[Data records]

----

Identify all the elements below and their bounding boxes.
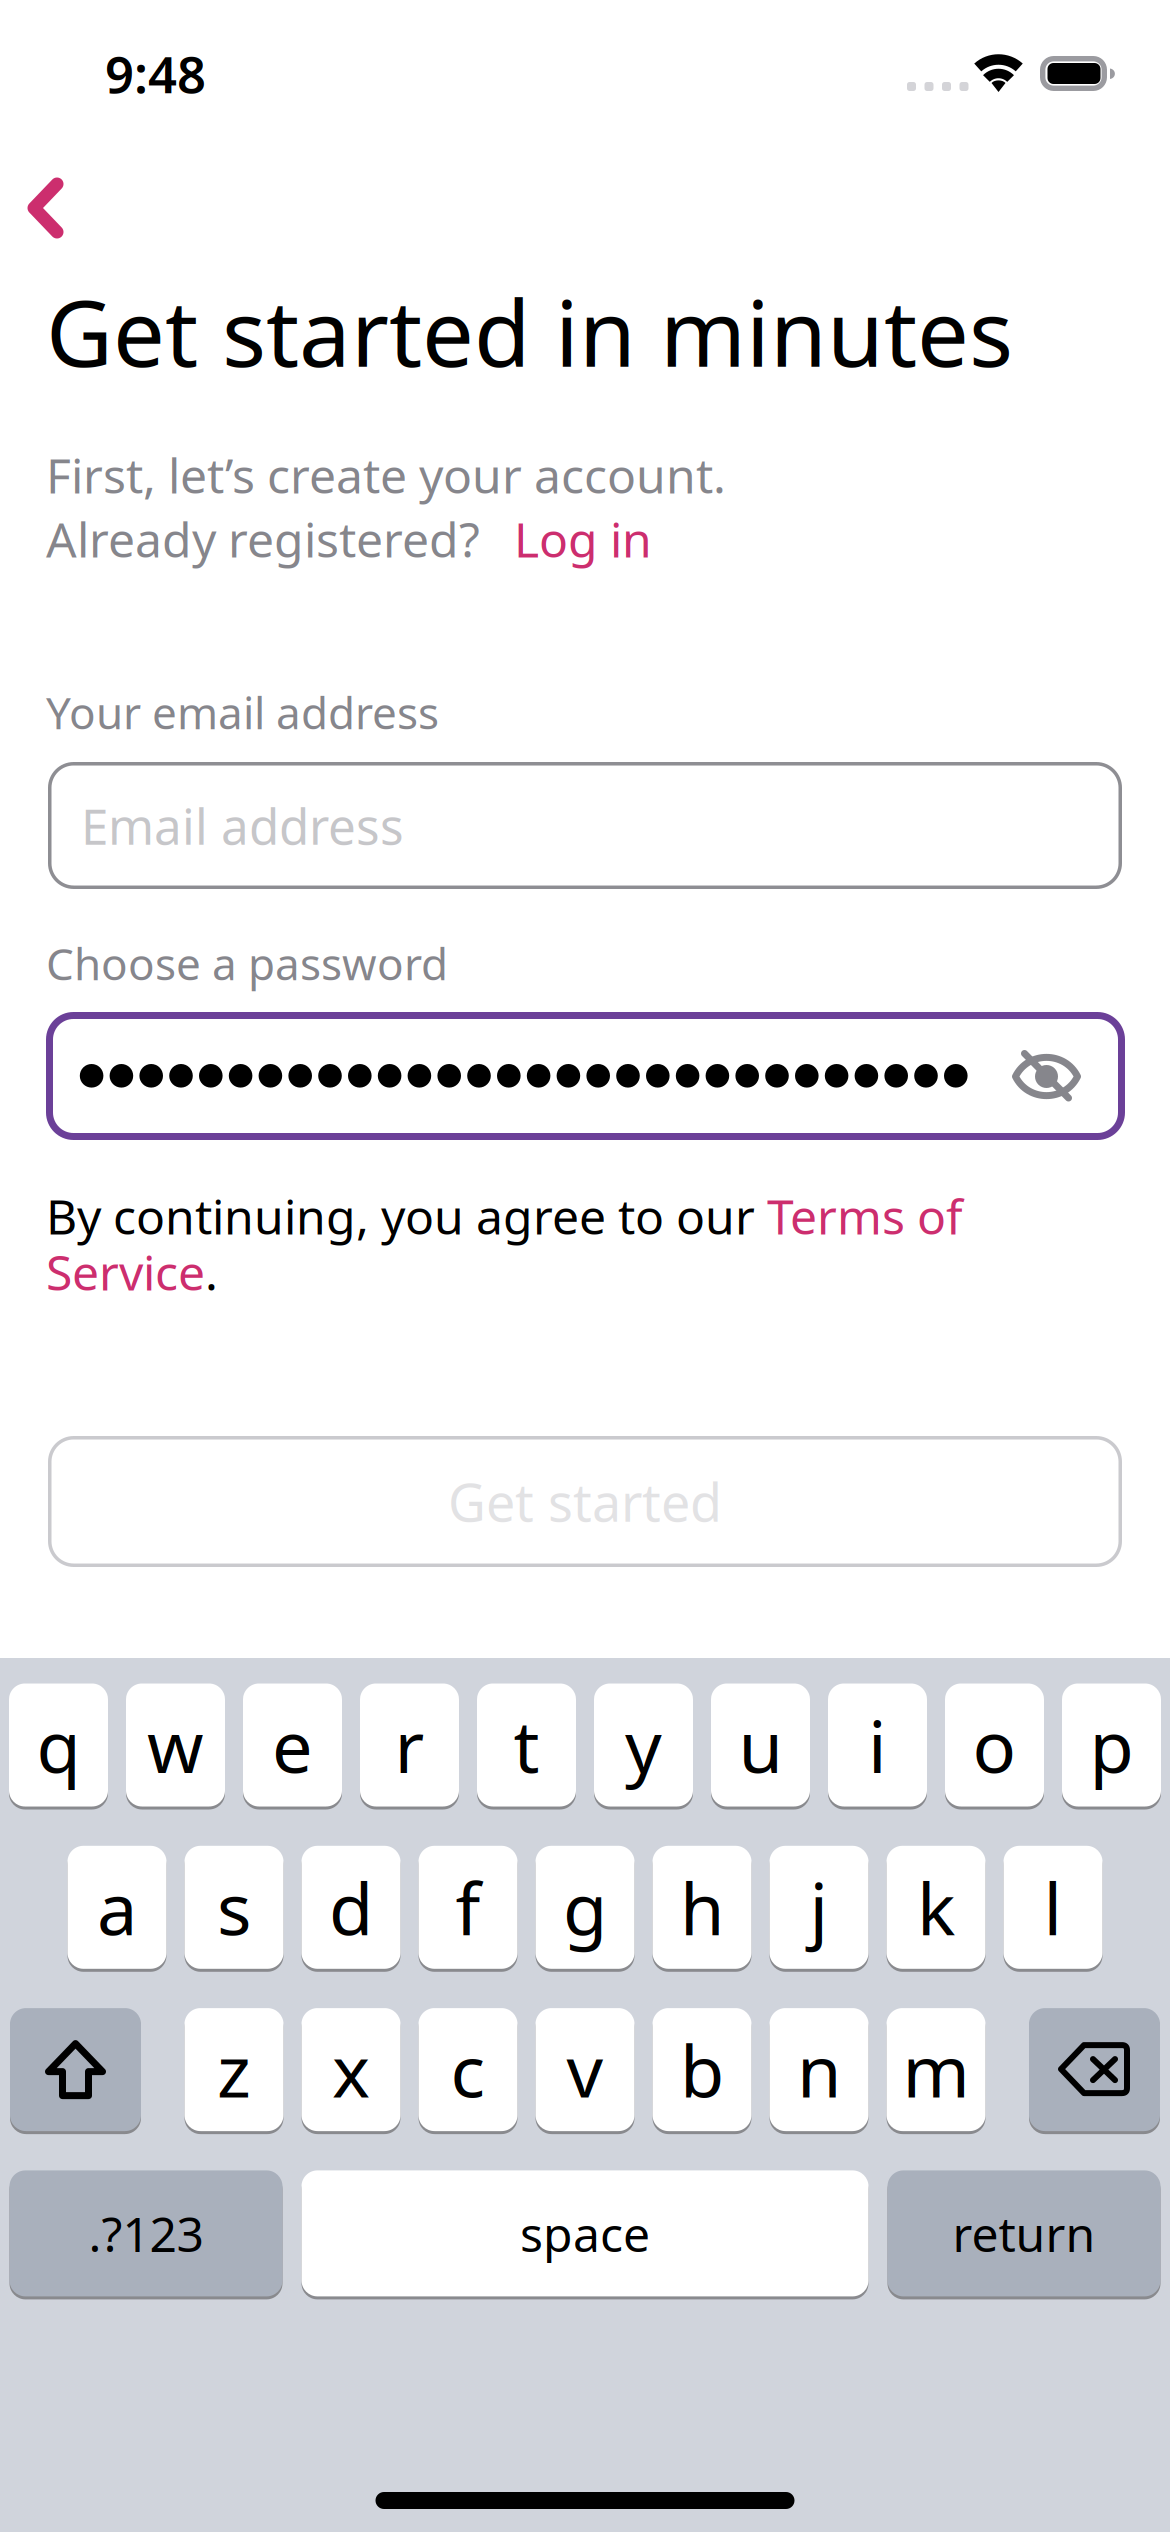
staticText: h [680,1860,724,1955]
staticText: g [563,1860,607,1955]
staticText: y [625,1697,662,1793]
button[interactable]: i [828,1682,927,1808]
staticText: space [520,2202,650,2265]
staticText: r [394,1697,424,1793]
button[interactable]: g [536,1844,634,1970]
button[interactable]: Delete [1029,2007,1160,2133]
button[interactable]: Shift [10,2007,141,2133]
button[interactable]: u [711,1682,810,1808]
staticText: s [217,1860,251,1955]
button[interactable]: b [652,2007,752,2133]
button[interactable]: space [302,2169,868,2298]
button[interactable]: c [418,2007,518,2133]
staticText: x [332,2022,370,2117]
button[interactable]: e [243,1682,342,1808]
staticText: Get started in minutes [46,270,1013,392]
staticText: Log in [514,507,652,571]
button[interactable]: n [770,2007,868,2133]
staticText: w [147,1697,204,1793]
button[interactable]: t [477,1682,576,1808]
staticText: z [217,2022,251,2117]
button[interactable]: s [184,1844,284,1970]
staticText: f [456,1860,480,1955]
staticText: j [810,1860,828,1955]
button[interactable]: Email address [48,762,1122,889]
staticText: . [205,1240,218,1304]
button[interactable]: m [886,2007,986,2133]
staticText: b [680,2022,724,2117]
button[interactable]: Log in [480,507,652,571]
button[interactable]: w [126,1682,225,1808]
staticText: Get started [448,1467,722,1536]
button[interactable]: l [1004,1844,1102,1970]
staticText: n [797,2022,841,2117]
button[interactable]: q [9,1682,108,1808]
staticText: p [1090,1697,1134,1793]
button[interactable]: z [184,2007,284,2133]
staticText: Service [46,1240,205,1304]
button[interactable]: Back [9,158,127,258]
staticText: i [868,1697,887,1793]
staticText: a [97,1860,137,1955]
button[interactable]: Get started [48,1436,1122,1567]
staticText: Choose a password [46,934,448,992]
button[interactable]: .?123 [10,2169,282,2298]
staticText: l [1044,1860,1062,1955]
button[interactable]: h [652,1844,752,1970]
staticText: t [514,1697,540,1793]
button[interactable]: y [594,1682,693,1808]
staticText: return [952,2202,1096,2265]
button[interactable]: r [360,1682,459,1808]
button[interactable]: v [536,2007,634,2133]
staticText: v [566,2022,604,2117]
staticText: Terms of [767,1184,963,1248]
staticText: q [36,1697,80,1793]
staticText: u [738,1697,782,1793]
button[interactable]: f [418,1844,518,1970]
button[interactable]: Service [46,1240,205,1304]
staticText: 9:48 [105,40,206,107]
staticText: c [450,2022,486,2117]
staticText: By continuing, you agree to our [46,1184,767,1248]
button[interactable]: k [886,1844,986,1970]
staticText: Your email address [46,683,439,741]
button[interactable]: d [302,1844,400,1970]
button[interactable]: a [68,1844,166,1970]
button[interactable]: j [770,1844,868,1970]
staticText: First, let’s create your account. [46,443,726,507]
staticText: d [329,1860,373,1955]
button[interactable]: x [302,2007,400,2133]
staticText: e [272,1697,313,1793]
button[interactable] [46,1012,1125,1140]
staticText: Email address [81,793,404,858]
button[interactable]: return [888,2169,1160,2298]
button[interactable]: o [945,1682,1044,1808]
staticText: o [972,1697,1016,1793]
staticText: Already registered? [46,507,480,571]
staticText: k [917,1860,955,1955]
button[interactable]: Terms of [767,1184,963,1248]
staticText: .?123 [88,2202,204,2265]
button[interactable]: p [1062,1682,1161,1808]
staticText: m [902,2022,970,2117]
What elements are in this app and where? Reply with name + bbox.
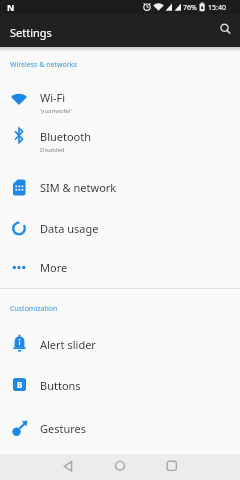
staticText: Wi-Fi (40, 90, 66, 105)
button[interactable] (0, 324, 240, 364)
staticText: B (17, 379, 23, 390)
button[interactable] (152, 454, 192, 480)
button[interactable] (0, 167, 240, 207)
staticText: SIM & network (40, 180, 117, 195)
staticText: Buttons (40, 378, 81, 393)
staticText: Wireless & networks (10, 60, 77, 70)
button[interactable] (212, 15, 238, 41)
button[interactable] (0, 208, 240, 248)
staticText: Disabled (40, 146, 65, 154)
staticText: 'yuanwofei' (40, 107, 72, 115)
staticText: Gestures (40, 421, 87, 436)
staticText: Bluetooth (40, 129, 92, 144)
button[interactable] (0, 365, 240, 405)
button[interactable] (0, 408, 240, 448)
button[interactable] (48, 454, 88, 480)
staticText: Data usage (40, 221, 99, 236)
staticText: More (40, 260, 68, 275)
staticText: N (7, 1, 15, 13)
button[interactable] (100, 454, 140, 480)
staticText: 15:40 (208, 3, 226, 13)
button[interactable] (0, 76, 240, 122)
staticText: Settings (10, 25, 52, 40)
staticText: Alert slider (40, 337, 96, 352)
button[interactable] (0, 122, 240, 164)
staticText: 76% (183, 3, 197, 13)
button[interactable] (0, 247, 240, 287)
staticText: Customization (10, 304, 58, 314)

----

To do.
Search the records above for "address" and copy every line that has it.

Answer to the problem.
button[interactable]: Email address [48,762,1122,889]
staticText: Your email address [46,683,439,741]
staticText: Email address [81,793,404,858]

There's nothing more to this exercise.